Sterling also rose against the dollar with the greenback fell on weaker-than-expected retail sales data out of the United States. Retail sales fell 0.9 percent in December as demand fell nearly across the board. It was the largest decline in 11 months.
Sterling was up 0.3 percent on the day at 77.44 pence per euro, having risen to as high as 77.33 pence per euro earlier in the day. Against the dollar, it was up 0.4 percent at $1.5220.
Traders said the pound was still drawing support from expectations the UK economy would outstrip its peers in Europe. While a fall in inflation and some more measured numbers on growth have led investors to push back the timeline on a first rise in Bank of England interest rates, that outlook still contrasts with the threat of deflation facing the euro zone. Bank of England chief Mark Carney told a panel of lawmakers that recent drop in oil prices was positive for the UK economy.
The euro weakened broadly on Wednesday after an adviser to the European Court of Justice said an ECB bond-buying programme was legal under certain conditions.
The ECB wraps up its next policy meeting on Jan. 22. Stephen Gallo, an FX strategist at BMO, said the market, and importantly central bank reserve managers globally, seem to be adding to their long sterling positions versus the euro.
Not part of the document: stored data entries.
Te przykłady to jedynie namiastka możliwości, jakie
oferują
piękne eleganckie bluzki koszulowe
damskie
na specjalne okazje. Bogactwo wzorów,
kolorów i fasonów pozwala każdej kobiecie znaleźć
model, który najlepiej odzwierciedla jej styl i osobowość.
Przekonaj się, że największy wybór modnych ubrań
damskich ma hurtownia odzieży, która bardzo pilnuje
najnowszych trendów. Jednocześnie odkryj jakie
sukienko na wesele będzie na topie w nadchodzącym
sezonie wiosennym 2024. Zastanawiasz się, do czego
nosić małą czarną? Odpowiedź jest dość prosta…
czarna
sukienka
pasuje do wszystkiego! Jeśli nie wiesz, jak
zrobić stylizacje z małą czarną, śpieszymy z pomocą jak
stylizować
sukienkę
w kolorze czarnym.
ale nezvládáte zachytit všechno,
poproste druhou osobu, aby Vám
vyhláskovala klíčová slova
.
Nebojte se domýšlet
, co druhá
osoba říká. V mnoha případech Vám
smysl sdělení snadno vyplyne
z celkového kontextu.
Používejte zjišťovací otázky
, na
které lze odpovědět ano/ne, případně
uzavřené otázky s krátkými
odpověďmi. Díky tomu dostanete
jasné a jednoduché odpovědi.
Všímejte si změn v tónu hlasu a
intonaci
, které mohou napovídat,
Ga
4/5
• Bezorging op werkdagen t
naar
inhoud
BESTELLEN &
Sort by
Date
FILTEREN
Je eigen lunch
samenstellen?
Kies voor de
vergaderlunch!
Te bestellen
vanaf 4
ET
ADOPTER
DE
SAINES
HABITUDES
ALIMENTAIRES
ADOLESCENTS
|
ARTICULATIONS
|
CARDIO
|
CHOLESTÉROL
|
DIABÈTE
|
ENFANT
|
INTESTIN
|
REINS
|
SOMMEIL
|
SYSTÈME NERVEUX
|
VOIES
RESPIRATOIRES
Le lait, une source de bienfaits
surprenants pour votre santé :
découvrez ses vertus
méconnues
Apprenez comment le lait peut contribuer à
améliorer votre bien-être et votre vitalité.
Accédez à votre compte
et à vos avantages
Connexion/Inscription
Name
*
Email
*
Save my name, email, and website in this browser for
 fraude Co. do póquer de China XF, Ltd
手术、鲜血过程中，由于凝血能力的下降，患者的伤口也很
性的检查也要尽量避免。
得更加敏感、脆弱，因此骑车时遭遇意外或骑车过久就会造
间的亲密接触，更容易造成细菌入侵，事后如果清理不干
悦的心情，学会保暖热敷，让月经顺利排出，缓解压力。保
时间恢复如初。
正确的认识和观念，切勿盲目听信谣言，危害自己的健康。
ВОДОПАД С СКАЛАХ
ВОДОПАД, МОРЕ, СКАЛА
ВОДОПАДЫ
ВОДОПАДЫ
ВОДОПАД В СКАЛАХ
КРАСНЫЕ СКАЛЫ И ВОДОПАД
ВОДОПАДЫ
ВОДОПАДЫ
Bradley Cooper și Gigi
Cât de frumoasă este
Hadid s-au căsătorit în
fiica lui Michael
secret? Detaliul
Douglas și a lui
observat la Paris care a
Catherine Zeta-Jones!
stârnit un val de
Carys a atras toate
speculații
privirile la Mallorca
"Given monetary policy divergence between the BoE and the ECB, I'm sceptical that the market is overly short of pounds," he said.
"You would think the market is net short sterling against the dollar but reserve managers have probably moved to being net sellers of the euro.
We think the pound will head into the 76-76.50 area against the euro but will base thereafter." Still, Gallo agrees with a raft of strategists who expect the pound to weaken against a stronger dollar this year.
Also, Britain is facing the most open and uncertain general election of modern times in May, even as the country struggles with growing fiscal pressures and a current account deficit running of around 6 percent.
"While Carney highlighted the positives for the UK economy from low inflation we expect the sterling downtrend to remain in place," Morgan Stanley said in a note. "Sterling rebounds remain a sell, in our view, and we maintain our medium term target for a decline into the $1.40 area."